Lancashire growth body has to show government that county is an area to invest in
The organisation responsible for helping to grow Lancashire’s economy must not be seen to be “paying lip service” to a government-ordered review of how it operates, one of its members has warned.
The Lancashire Enterprise Partnership (LEP) - and its counterparts across the country - have to make a series of changes to the way they function, some of which need to be completed by the end of the month.
“The importance of the LEP in Lancashire is that this is the only body which government can look to to decide whether we should be an area to invest in. The LEP - and especially the chair - have got to be seen to be standing on a model that government can say they want to back,” Ms. Barker told a meeting of the organisation's board.
A new chair is expected to be appointed within a month to replace supermarket supremo Edwin Booth who stepped down from the role last December after seven years.
But the LEP also aims to take on a chief executive officer to offer advice to the board. Members heard that an interim had been appointed to the role, but their identity was not revealed.
“We had four weeks to do this and we had to try and get somebody with the [right] skillset,” interim chair David Taylor said.
“I knew some people...that identified somebody who could help us - and we just did what I felt we needed to do.”
The board was told that a CV for the interim chief executive - who starts work on 1st April - would be circulated to them.
But the arrangements for appointing to the permanent positions of chair and CEO came under scrutiny over of the scope of the role of Lancashire County Council in deciding who fills the key positions.
As part of the review process, the LEP has to demonstrate that it is independent of the authority - which is currently its sole member. County Hall is also the so-called “accountable body”, with overall responsibility for the organisation - but the review process demands the LEP demonstrates its operational independence from the council.
“There are specific references to the accountable body [approving] the appointment of the chair and chief executive - and I think that’s a step too far in terms of making sure this is a private sector-driven LEP,” Burnley Council leader Mark Townsend said.
Paul Evans, from the government’s Cities and Local Growth Unit, also said that he found the arrangement “a bit concerning”.
County Council leader Geoff Driver said that he could “live with” substituting a veto for formal approval in the appointments process and said he would hope never to have to use it, but added: “We’ve got to recognise the risk [posed by being] the accountable body.”
The authority’s chief executive, Angie Ridgwell also warned that it would be she and County Cllr Driver who would be brought for parliament’s public accounts committee in the event of a problem - but focused on the potential of bringing new individuals to the organisation.
“This is a real opportunity...where we can really move forward - the LEP has done brilliantly, but we now need to start a new journey,” Ms.
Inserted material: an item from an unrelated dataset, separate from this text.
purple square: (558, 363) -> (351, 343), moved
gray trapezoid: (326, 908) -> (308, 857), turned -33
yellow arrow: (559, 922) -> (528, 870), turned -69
Ridgwell said.
The meeting heard that the chair and CEO would need a period of grace to settle in before making any “tough decisions” about the future workings of the organisation - but the meeting heard that timeframes would be put in place for when things had to be achieved as part of the ongoing changes.
In order to cement the perception of the LEP’s independence from County Hall, the partnership’s small number of staff will move out of the building by the end of the month - although that is not a formal requirement of the government’s review.
Shareholdings in the LEP will also be opened up to local authorities across Lancashire - and, eventually, to the private sector.
But the meeting heard that any new shareholders from outside the LEP itself would have a “constitutional” rather than operational role, after board member Mike Blackburn raised the prospect of the group’s work being “strangulated” from the outside.
Paul Evans praised the LEP for doing “a tremendous amount of work” on its overhaul.
“There’s been some really good, sensible discussion which I find very encouraging,” he said.